La bellissima Shunkai, nota anche col nome di Suzu, fu costretta ancora molto giovane a sposarsi contro la propria volontà. Più tardi, quando questo matrimonio ebbe fine, frequentò l’università, dove seguì gli studi di filosofia.
Vedere Shunkai significava innamorarsene. E per giunta anche lei, dovunque andasse, si innamorava di qualcuno. All’università, l’amore la circondava, e più tardi, quando la filosofia non le bastò più e lei andò in un tempio per imparare lo Zen, gli studenti si innamoravano sempre di lei. L’intera vita di Shunkai era impregnata di amore.
Finalmente, a Kyoto, diventò una vera studentessa di Zen. I suoi confratelli del tempio succursale di Kennin decantavano la sua sincerità. Uno di questi scoprì la propria affinità spirituale con lei e la aiutò a capire a fondo lo Zen.
L’abate di Kennin, Mokurai, Tuono Silenzioso, era molto severo. Poiché lui si atteneva alle regole, si aspettava che i suoi preti facessero altrettanto. Nel Giappone di oggi, tutto lo zelo per il Buddhismo che questi preti hanno perso pare l’abbiano acquistato nel prender moglie. Quando Mokurai trovava queste donne in uno dei suoi templi, le cacciava via a colpi di granata, ma più mogli buttava fuori e più ne venivano.
Nel tempio di cui parliamo, la moglie del prete principale si ingelosì del fervore e della bellezza di Shunkai. Sentir decantare dagli studenti la serietà del suo Zen dava a questa moglie delle vere crisi di furore. Finì che costei mise in giro delle chiacchiere su Shunkai e sul giovanotto che le era amico. Col risultato che lui fu espulso e Shunkai fu trasferita altrove.
“Io avrò commesso un peccato d’amore,” pensò Shunkai “ma nel tempio non ci resta nemmeno la moglie del prete, se il mio amico deve subire un trattamento così ingiusto”.

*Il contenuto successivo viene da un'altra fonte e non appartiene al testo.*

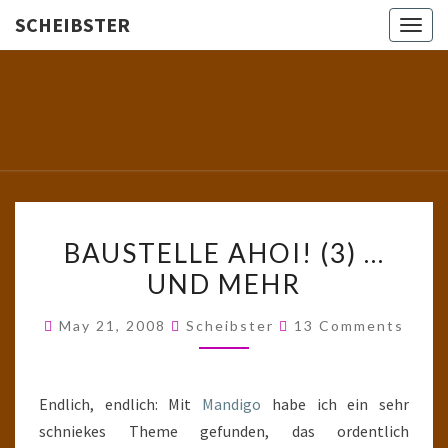
SCHEIBSTER
Togg
navig
SCHEIBS
Gutbürgerliche
Reime Und
Mehr! In
Blogform.
Total Old
School!
BAUSTELLE
BAUSTELLE AHOI! (3) …
AHOI!
UND MEHR
(3)
…
Comments
May 21, 2008
Scheibster
13 Comments
UND
MEHR
Endlich, endlich: Mit
Mandigo
habe ich ein sehr
schniekes Theme gefunden, das ordentlich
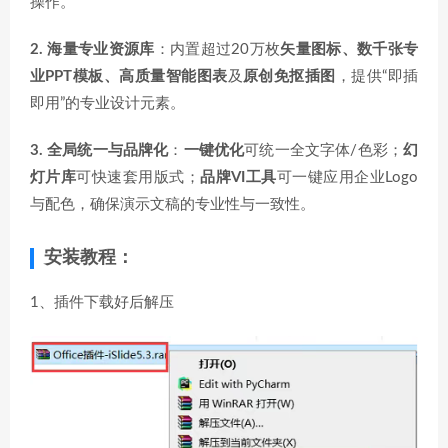
操作。
2. 海量专业资源库
：内置超过20万枚
矢量图标、数千张专
业PPT模板、高质量智能图表
及
原创免抠插图
，提供“即插
即用”的专业设计元素。
3. 全局统一与品牌化
：
一键优化
可统一全文字体/色彩；
幻
灯片库
可快速套用版式；
品牌VI工具
可一键应用企业Logo
与配色，确保演示文稿的专业性与一致性。
安装教程：
1、插件下载好后解压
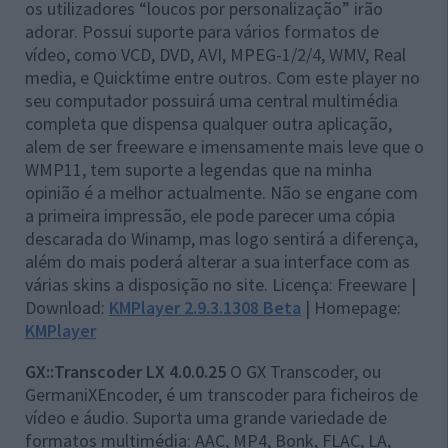
os utilizadores “loucos por personalização” irão
adorar. Possui suporte para vários formatos de
vídeo, como VCD, DVD, AVI, MPEG-1/2/4, WMV, Real
media, e Quicktime entre outros. Com este player no
seu computador possuirá uma central multimédia
completa que dispensa qualquer outra aplicação,
alem de ser freeware e imensamente mais leve que o
WMP11, tem suporte a legendas que na minha
opinião é a melhor actualmente. Não se engane com
a primeira impressão, ele pode parecer uma cópia
descarada do Winamp, mas logo sentirá a diferença,
além do mais poderá alterar a sua interface com as
várias skins a disposição no site. Licença: Freeware |
Download:
KMPlayer 2.9.3.1308 Beta
| Homepage:
KMPlayer
GX::Transcoder LX 4.0.0.25
O GX Transcoder, ou
GermaniXEncoder, é um transcoder para ficheiros de
vídeo e áudio. Suporta uma grande variedade de
formatos multimédia: AAC, MP4, Bonk, FLAC, LA,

Quella stessa notte, con un bidone di petrolio, Shunkai diede fuoco al tempio, antico di cinque secoli, e lo distrusse sino alle fondamenta. La mattina dopo la polizia l’arrestò.
Un giovane avvocato s’interessò del suo caso e si prodigò per farle avere una condanna mite. “Non mi aiuti” gli disse lei. “Potrei decidere di fare qualche altra cosa che mi riporterebbe diritta in prigione”. Infine, dopo avere scontato sette anni di carcere, Shunkai lasciò la prigione, dove anche il carceriere sessantenne si era innamorato di lei.

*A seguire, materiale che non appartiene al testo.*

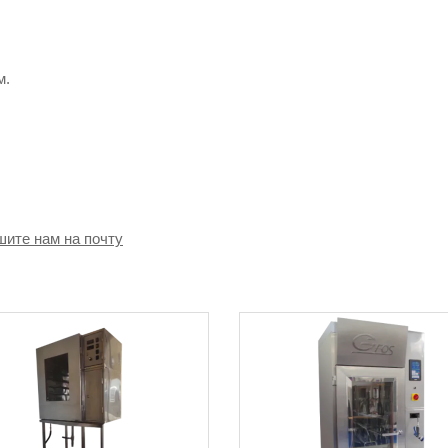
м.
шите нам на почту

Ma ora tutti la guardavano come un “avanzo di galera”. Nessuno voleva avvicinarla. La scansavano perfino gli adepti dello Zen, che dovrebbero credere nell’Illuminazione in questa vita e con questo corpo. Shunkai scoprì che lo Zen e i seguaci dello Zen erano due cose diverse. I suoi parenti non volevano più saperne di lei. Era debole e ammalata e cadde in miseria.

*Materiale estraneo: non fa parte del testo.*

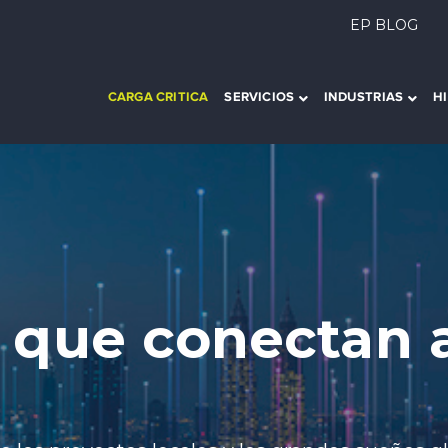
EP BLOG
CARGA CRITICA
SERVICIOS
INDUSTRIAS
H
s que conectan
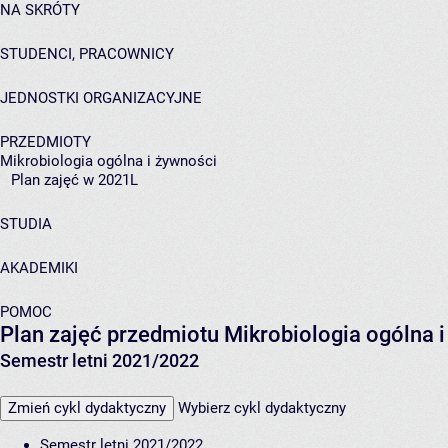
NA SKRÓTY
STUDENCI, PRACOWNICY
JEDNOSTKI ORGANIZACYJNE
PRZEDMIOTY
Mikrobiologia ogólna i żywności
Plan zajęć w 2021L
STUDIA
AKADEMIKI
POMOC
Plan zajęć przedmiotu Mikrobiologia ogólna 
Semestr letni 2021/2022
Zmień cykl dydaktyczny
Wybierz cykl dydaktyczny
Semestr letni 2021/2022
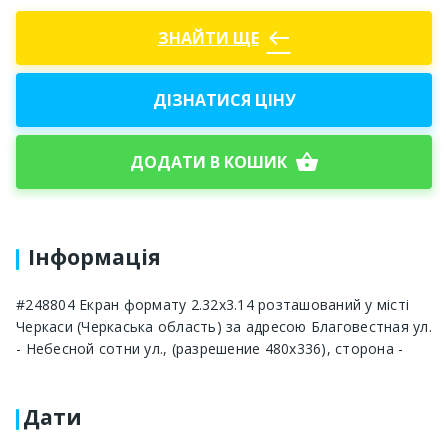
west
ЗНАЙТИ ЩЕ
ДІЗНАТИСЯ ЦІНУ
shopping_basket
ДОДАТИ В КОШИК
Інформація
#248804 Екран формату 2.32x3.14 розташований у місті
Черкаси (Черкаська область) за адресою Благовестная ул.
- Небесной сотни ул., (разрешение 480х336), сторона -
Дати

Incontrò un prete Shinshu che le insegnò il nome del Buddha dell’Amore, e in questo Shunkai trovò un po’ di sollievo e una certa serenità di spirito. Morì che a malapena aveva trent’anni ed era ancora bellissima. Nel vano tentativo di guadagnarsi il pane, scrisse la propria vita e ne raccontò alcune vicende a una scrittrice. Così il popolo giapponese conobbe la sua storia. Tutti coloro che avevano respinto Shunkai, tutti coloro che l’avevano calunniata e odiata, ora leggevano la storia della sua vita con lacrime di rimorso.